‘The trouble with the world is that the stupid are cocksure and the intelligent are full of doubt.’[1] This strikes me as one of the fundamental problems of the human psyche: the smarter you become, the more you realize how much you don’t know, ideally fostering a sense of humility. This is reflected in the so-called Dunning-Kruger effect: people with greater skill tend to underestimate their abilities, while those with less skill tend to overestimate them.
I emphasize the word ideally here, as research[2] as well as common experience suggest that more intelligent people are often not humbler (or moral) to begin with. Intelligence often also comes with a (false) sense of pride and arrogance about your own intelligence. I believe this is primarily because people attribute their innate talents to themselves, rather than to God (or the universe).
Even though all societies are tempted by arrogance and pride (not for nothing one of the worst cardinal sins), Western society has a natural magnetism to it. This is somewhat understandable, as the West has contributed disproportionately to many of the world’s modern developments, especially through its pursuit of morality (for example, dignifying every human being as created in the image of God, the abolition of slavery, and so on) as well as scientific and technological advancement.
That is not to say that other great civilizations have not contributed significantly, or that the West has not committed many atrocities (for example, the Holocaust). Yet just as an intelligent person who should know better often fails to live up to that calling, so too does the West struggle with its own pride.
It is not for nothing that the Western story is often (most famously by Oswald Spengler) associated with the classical Germanic legend of Heinrich Faust, which was popularized by Johann Wolfgang von Goethe. Spengler in Der Untergang Des Abendllandes even goes as far as to call the Western culture in essence Faustian. Spengler thereby compares the Western way of life with that fictional story of Faust. Western society has, like Faust, great strength that also turns into its biggest weakness, and for Spengler this is what will lead to the inevitable downfall of the West. Pride comes before the fall.
‘Western society has, like Faust, great strength that also turns into its biggest weakness’
To summarise the story of Faust: he is one of God’s favourite creations, and so pride is not difficult to imagine on Faust’s part. Mephistopheles (Satan), seeking to prove to God that even His most gifted creation can fall—and that humanity is therefore doomed—makes a wager that he can lure Faust away from his god-given path, his actualization of potential, his telos, and lead him into darkness.

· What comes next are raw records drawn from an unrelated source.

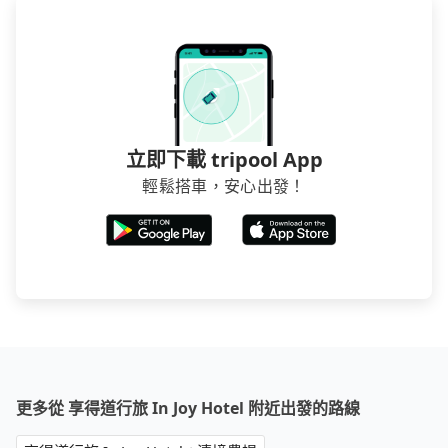
立即下載 tripool App
輕鬆搭車，安心出發！
更多從 享得道行旅 In Joy Hotel 附近出發的路線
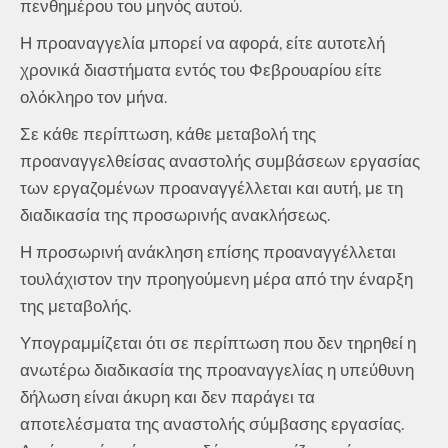
πενθημέρου του μηνός αυτού.
Η προαναγγελία μπορεί να αφορά, είτε αυτοτελή
χρονικά διαστήματα εντός του Φεβρουαρίου είτε
ολόκληρο τον μήνα.
Σε κάθε περίπτωση, κάθε μεταβολή της
προαναγγελθείσας αναστολής συμβάσεων εργασίας
των εργαζομένων προαναγγέλλεται και αυτή, με τη
διαδικασία της προσωρινής ανακλήσεως.
Η προσωρινή ανάκληση επίσης προαναγγέλλεται
τουλάχιστον την προηγούμενη μέρα από την έναρξη
της μεταβολής.
Υπογραμμίζεται ότι σε περίπτωση που δεν τηρηθεί η
ανωτέρω διαδικασία της προαναγγελίας η υπεύθυνη
δήλωση είναι άκυρη και δεν παράγει τα
αποτελέσματα της αναστολής σύμβασης εργασίας.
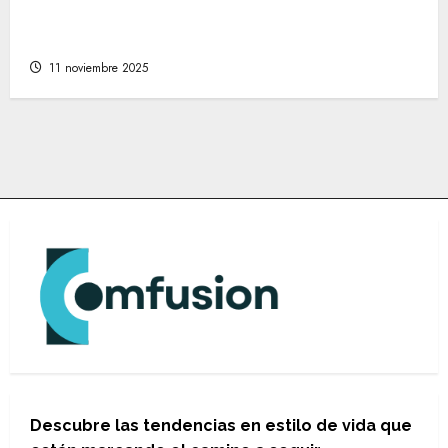
Cómo encontrar las mejores tiendas online
de moda para cada estilo personal
11 noviembre 2025
Descubre las tendencias en estilo de vida que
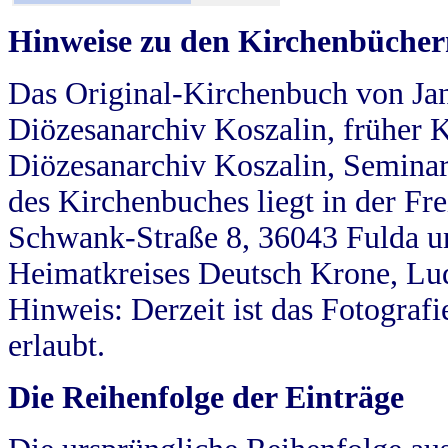
Hinweise zu den Kirchenbücher
Das Original-Kirchenbuch von Jan
Diözesanarchiv Koszalin, früher Kö
Diözesanarchiv Koszalin, Seminar
des Kirchenbuches liegt in der Fr
Schwank-Straße 8, 36043 Fulda u
Heimatkreises Deutsch Krone, Lu
Hinweis: Derzeit ist das Fotograf
erlaubt.
Die Reihenfolge der Einträge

Faust is an intelligent and inquisitive man who longs to understand as much of the world as humanly possible. For him, this pursuit of knowledge offers the delight of grasping more of God’s creation and thereby drawing nearer to God Himself. Yet this noble aspiration becomes his undoing. Filled with pride, Faust is seduced by Mephistopheles’ promise of unlimited knowledge (and therefore power). Eating from the symbolic tree of knowledge proves irresistible. In the end, he trades his soul for this power and loses his way, descending into sorrow and damnation—a fall echoing that of Adam and Eve in the original sin.

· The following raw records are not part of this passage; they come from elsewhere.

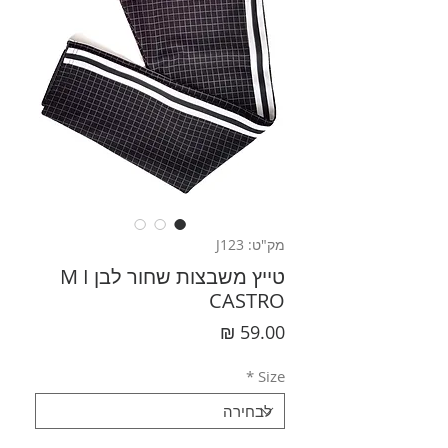
מק"ט: J123
טייץ משבצות שחור לבן M I
CASTRO
מחיר
*
Size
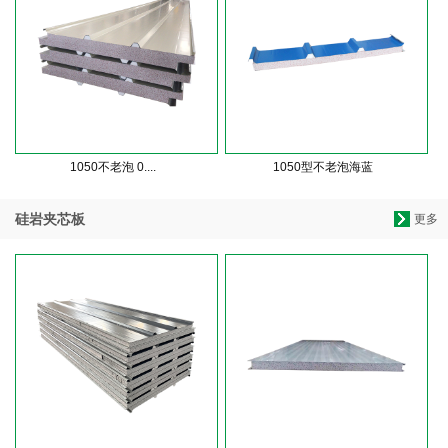
1050不老泡 0....
1050型不老泡海蓝
硅岩夹芯板
更多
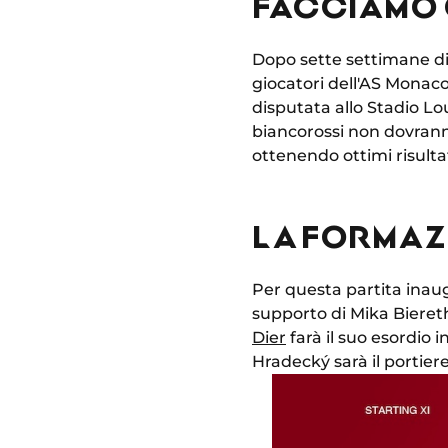
FACCIAMO 
Dopo sette settimane di p
giocatori dell'AS Monaco
disputata allo Stadio Lou
biancorossi non dovrann
ottenendo ottimi risultat
LA FORMAZI
Per questa partita inau
supporto di Mika Bieret
Dier
farà il suo esordio 
Hradecký sarà il portiere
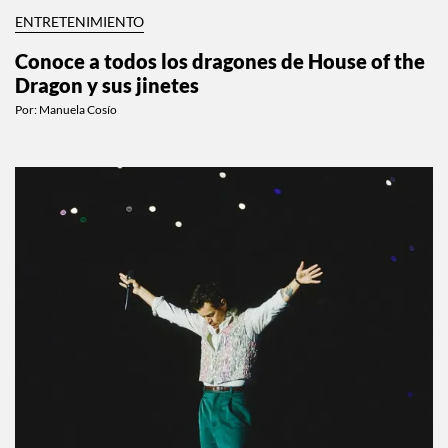
ENTRETENIMIENTO
Conoce a todos los dragones de House of the
Dragon y sus jinetes
Por:
Manuela Cosío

The story of Faust is strikingly powerful for the modern person, for it speaks not only to our present societal condition but also to our inner demons. There is a sense of recognition in it: our contemporary world has become one-dimensionally obsessed with a reductionist rationality—an impulse toward ‘unlimited knowledge’—that expands for its own sake. We build faster internet to enable larger files, which in turn demand even faster internet, and so the cycle continues.

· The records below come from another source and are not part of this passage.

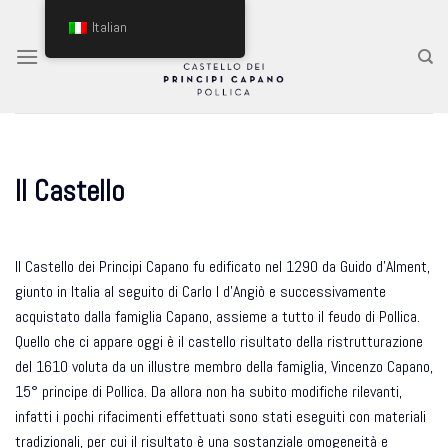
Skip
Italian
to
content
Il Castello
Il Castello dei Principi Capano fu edificato nel 1290 da Guido d'Alment,
giunto in Italia al seguito di Carlo I d'Angiò e successivamente
acquistato dalla famiglia Capano, assieme a tutto il feudo di Pollica.
Quello che ci appare oggi è il castello risultato della ristrutturazione
del 1610 voluta da un illustre membro della famiglia, Vincenzo Capano,
15° principe di Pollica. Da allora non ha subito modifiche rilevanti,
infatti i pochi rifacimenti effettuati sono stati eseguiti con materiali
tradizionali, per cui il risultato è una sostanziale omogeneità e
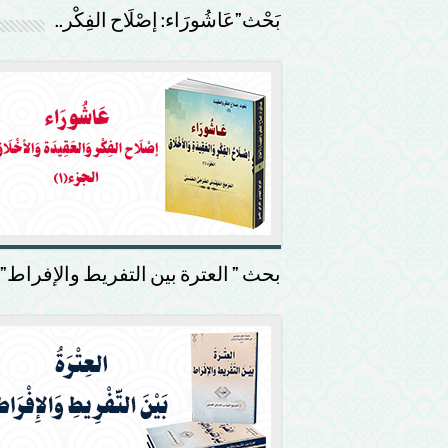
بَحْث”عَاشُورَاء: إصْلَاح الفِكْر..
بحث ” العترة بين التفريط والإفراط”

In earlier essays, I focused mainly on what has been lost (the vita contemplativa, family and community life, the transcendent) and on the forces that have replaced these goods (consumerism, nihilism, and so on). Yet one crucial part of this equation has been missing: the role of the infocracy.
As human beings throughout all of history have struggled to find proper ways to live together in a way that enables flourishing individuals, communities and societies, and therefore spend a great deal, with trial and error, to explore different ways of cooperation, our modern times provide their own set of challenges. Some of these are universally human, as with the danger of arrogance and pride, and others have to do with our modern form of technocracy, disenchantment and meaninglessness.
Although consumerism and nihilism serve as modern coping mechanisms for our ‘disenchanted society’, their primary effect has been to leave behind a profound void—one in which new ideologies and modes of social organisation can take root. Much of this void has been overtaken by one-dimensional rationality, or what I call ‘zombie-rationality’, as it is not truly rational to reduce the complexity of life to one dimension. It becomes life’s mindless purpose—meaning that it is not a conscious purpose, but an aimless push towards an endless abyss of more one-dimensionality—which I have described before in relation to Friedrich Junger’s work on technology.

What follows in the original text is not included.